Opened 7 years ago

Closed 6 years ago

Last modified 4 years ago

#7777 closed (fixed)

DecimalField validation ignores infinity and nan

Reported by: thebitguru Owned by: thebitguru
Component: Core (Other) Version: master
Severity: Keywords:
Cc: farhan@… Triage Stage: Accepted
Has patch: yes Needs documentation: no
Needs tests: no Patch needs improvement: no
Easy pickings: UI/UX:

Description

I have noticed that the DecimalField validation doesn't validate inf and nan. It does check the digits and decimals places, which could be one way to get inf, but user can enter literal 'inf' and 'nan' strings to get these special values. decimal.Decimal() doesn't raise the DecimalException in these cases because these are valid Decimal values. This validation is done in several different places.

grep -Ir "Decimal(" * | grep -v "\.svn" | less
core/validators.py:            val = Decimal(field_data)
db/models/fields/__init__.py:            return decimal.Decimal(value)
db/backends/util.py:    return decimal.Decimal(s)
newforms/fields.py:            value = Decimal(value)
oldforms/__init__.py:        v = validators.IsValidDecimal(self.max_digits, self.decimal_places)
oldforms/__init__.py:            return decimal.Decimal(data)

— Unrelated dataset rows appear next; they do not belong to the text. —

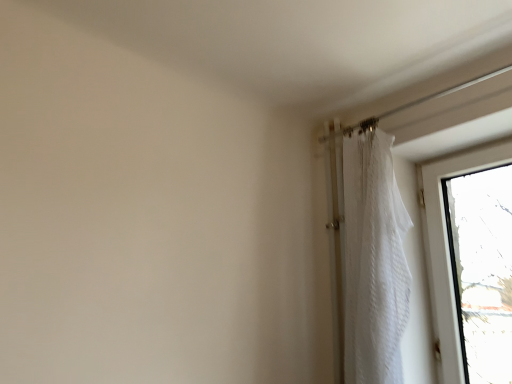 Where is `white sheer curtain at upper right`? white sheer curtain at upper right is located at coordinates (374, 262).

The height and width of the screenshot is (384, 512). Describe the element at coordinates (374, 262) in the screenshot. I see `white sheer curtain at upper right` at that location.

What do you see at coordinates (448, 250) in the screenshot? The height and width of the screenshot is (384, 512). I see `transparent glass window at upper right` at bounding box center [448, 250].

Where is `transparent glass window at upper right`? The image size is (512, 384). transparent glass window at upper right is located at coordinates (448, 250).

Locate an element on the screen. Image resolution: width=512 pixels, height=384 pixels. white sheer curtain at upper right is located at coordinates (374, 262).

Can you confirm if white sheer curtain at upper right is positioned to the right of transparent glass window at upper right?

No, white sheer curtain at upper right is not to the right of transparent glass window at upper right.

In the image, is white sheer curtain at upper right positioned in front of or behind transparent glass window at upper right?

In the image, white sheer curtain at upper right appears in front of transparent glass window at upper right.

Does point (394, 260) appear closer or farther from the camera than point (449, 315)?

Point (394, 260).

From the image's perspective, between white sheer curtain at upper right and transparent glass window at upper right, which one is located above?

white sheer curtain at upper right.

From a real-world perspective, who is located lower, white sheer curtain at upper right or transparent glass window at upper right?

In real-world perspective, transparent glass window at upper right is lower.

Considering the sizes of white sheer curtain at upper right and transparent glass window at upper right in the image, is white sheer curtain at upper right wider or thinner than transparent glass window at upper right?

In the image, white sheer curtain at upper right appears to be wider than transparent glass window at upper right.

Considering the sizes of objects white sheer curtain at upper right and transparent glass window at upper right in the image provided, who is shorter, white sheer curtain at upper right or transparent glass window at upper right?

Standing shorter between the two is transparent glass window at upper right.

Between white sheer curtain at upper right and transparent glass window at upper right, which one has larger size?

Bigger between the two is white sheer curtain at upper right.

Is white sheer curtain at upper right positioned beyond the bounds of transparent glass window at upper right?

Indeed, white sheer curtain at upper right is completely outside transparent glass window at upper right.

Would you say white sheer curtain at upper right is a long distance from transparent glass window at upper right?

white sheer curtain at upper right is actually quite close to transparent glass window at upper right.

Consider the image. Is white sheer curtain at upper right facing away from transparent glass window at upper right?

No, white sheer curtain at upper right is not facing the opposite direction of transparent glass window at upper right.

What's the angular difference between white sheer curtain at upper right and transparent glass window at upper right's facing directions?

The angular difference between white sheer curtain at upper right and transparent glass window at upper right is 1.95 degrees.

From the picture: Measure the distance from white sheer curtain at upper right to transparent glass window at upper right.

They are 14.06 inches apart.

Where is `curtain above the transparent glass window at upper right (from the image's perspective)`? The width and height of the screenshot is (512, 384). curtain above the transparent glass window at upper right (from the image's perspective) is located at coordinates (374, 262).

Which object is positioned more to the left, transparent glass window at upper right or white sheer curtain at upper right?

white sheer curtain at upper right is more to the left.

Relative to white sheer curtain at upper right, is transparent glass window at upper right in front or behind?

transparent glass window at upper right is behind white sheer curtain at upper right.

Is point (510, 158) positioned before point (376, 270)?

No, it is behind (376, 270).

From the image's perspective, is transparent glass window at upper right positioned above or below white sheer curtain at upper right?

transparent glass window at upper right is situated lower than white sheer curtain at upper right in the image.

Looking at this image, from a real-world perspective, which is physically below, transparent glass window at upper right or white sheer curtain at upper right?

In real-world perspective, transparent glass window at upper right is lower.

Considering the relative sizes of transparent glass window at upper right and white sheer curtain at upper right in the image provided, is transparent glass window at upper right wider than white sheer curtain at upper right?

No.

Which of these two, transparent glass window at upper right or white sheer curtain at upper right, stands shorter?

With less height is transparent glass window at upper right.

Considering the sizes of objects transparent glass window at upper right and white sheer curtain at upper right in the image provided, who is smaller, transparent glass window at upper right or white sheer curtain at upper right?

Smaller between the two is transparent glass window at upper right.

Do you think transparent glass window at upper right is within white sheer curtain at upper right, or outside of it?

transparent glass window at upper right exists outside the volume of white sheer curtain at upper right.

Is there a large distance between transparent glass window at upper right and white sheer curtain at upper right?

No.

Could you tell me if transparent glass window at upper right is facing white sheer curtain at upper right?

Yes, transparent glass window at upper right is facing white sheer curtain at upper right.

How many degrees apart are the facing directions of transparent glass window at upper right and white sheer curtain at upper right?

There is a 1.95-degree angle between the facing directions of transparent glass window at upper right and white sheer curtain at upper right.

How distant is transparent glass window at upper right from white sheer curtain at upper right?

They are 14.06 inches apart.

Locate an element on the screen. window behind the white sheer curtain at upper right is located at coordinates (448, 250).

Where is `window below the white sheer curtain at upper right (from a real-world perspective)`? window below the white sheer curtain at upper right (from a real-world perspective) is located at coordinates (448, 250).

Where is `window lying behind the white sheer curtain at upper right`? Image resolution: width=512 pixels, height=384 pixels. window lying behind the white sheer curtain at upper right is located at coordinates (448, 250).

I noticed that pgsql can handle 'nan' value, but it doesn't handle 'inf' so I am not sure if this check is ignored intentionally or not. If this is intentional then we should add a note to the DecimalField documentation telling the users that they should account for these separately.

Just as an FYI, these values can be checked by using the is_nan or is_infinite functions...

# Example
if Decimal.is_nan(value) or Decimal.is_infinite(value):
  ...

Attachments (1)

code_and_tests.diff (1.3 KB) - added by thebitguru 6 years ago.
Code for checking these cases and the accompanying tests.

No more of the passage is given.